I want to open a TTree created by Delphes with RDataFrames, remove events based on some cuts and then write the remaining events to a new TTree that has exactly the same format as the previous one. The first part works now thanks to this thread, but now I run into troubles saving.
When I process delphestestsample.root with the below program, the outputfile doesn’t have the same structure – in particular, I’d expect Jet to have sub-branches, see the attached picture. The in- and output files are also attached.
I’ve also tried to simply write all columns using df.GetColumnNames(), but then I run into the type issues I had in the linked thread.

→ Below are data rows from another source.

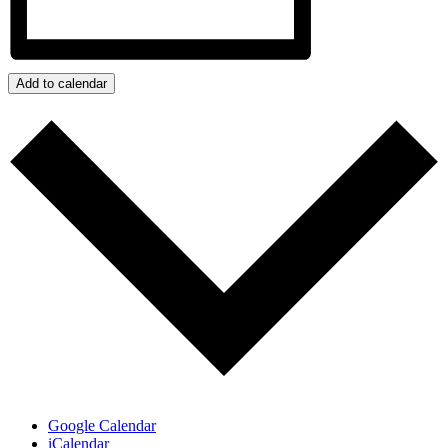
Add to calendar
Google Calendar
iCalendar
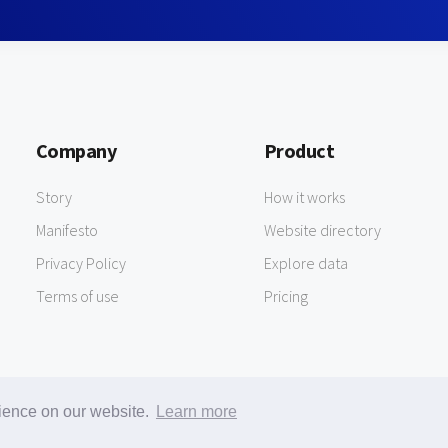
Company
Product
Story
How it works
Manifesto
Website directory
Privacy Policy
Explore data
Terms of use
Pricing
rience on our website.
Learn more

How does one write a TTree with a complex structure such as the ones created by Delphes to disk with RDataFrames?
Hi @jndrf,
thanks for the thorough report with a file that we can use for debugging. If I understand correctly, the problem is that in the input file Jet has a series of sub-branches, but in the output file it somehow became just a leaf (similarly for other branches).

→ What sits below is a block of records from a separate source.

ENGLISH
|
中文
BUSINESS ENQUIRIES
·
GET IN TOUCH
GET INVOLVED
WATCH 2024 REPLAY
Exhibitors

I will take a look as soon as possible, probably over the course of next week.
Cheers,
Enrico
Hello,
the problem is that TClonesArray are not well supported. I will try to improve the situation (certainly we must not silently write wrong data) but, in the meanwhile, it seems that telling Snapshot that these branches are in fact TClonesArrays (rather than the catch-all RVec) solves the problem:
Hi again,
if I understood the problem correctly, you have 3 options (1 and 2 are currently broken in different ways, but fixed by the PR I link below):
call Snapshot<RVec<Jet>>(..., {"Jet"}): this tells Snapshot to read Jet as an RVec rather than a TClonesArray. At this point, we cannot easily write it out as a TClonesArray, but instead we would write a std::vector<Jet>. You will require dictionaries for std::vector<Jet>
call Snapshot(..., {"Jet"}): this should just work and write out a TClonesArray with the fix linked below
call Snapshot<TClonesArray>(..., {"Jet"}): this should already work, and it will keep working
Does this sound reasonable? If yes, is there any chance you can try whether this PR fixes your issue?

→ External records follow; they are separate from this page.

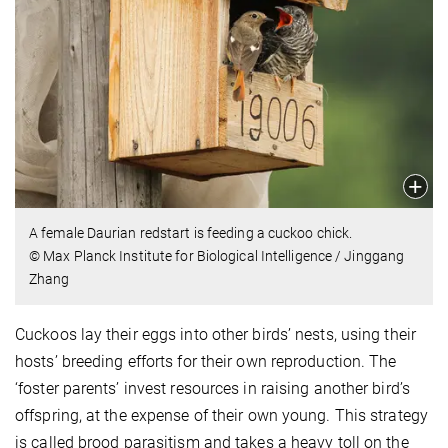
A female Daurian redstart is feeding a cuckoo chick.
© Max Planck Institute for Biological Intelligence / Jinggang
Zhang
Cuckoos lay their eggs into other birds’ nests, using their
hosts’ breeding efforts for their own reproduction. The
‘foster parents’ invest resources in raising another bird’s
offspring, at the expense of their own young. This strategy
is called brood parasitism and takes a heavy toll on the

thank you for the reply. I am using the last method from your list for now, this works.
On a quick glance, the contents of the file look sensible (at least the cut is applied correctly), but I haven’t made a thorough check.
I don’t have a self compiled version of ROOT at hand right now, but I think I can get around to try the PR this week.
Hi Jonas,
just so you know, the next release v6.22 and the next v6.20/06 patch release will contain the PR that I linked above, which makes Snapshot(..., {"Jet"}) work out of the box and Snapshot<RVec<Jet>>(..., {"Jet"}) either work (if dictionaries are present) or error out noisily with a (hopefully) helpful error message. Note that Snapshot<RVec<Jet>>(..., {"Jet"}) will write out a vector<Jet>, while the other two methods will write out TClonesArrays.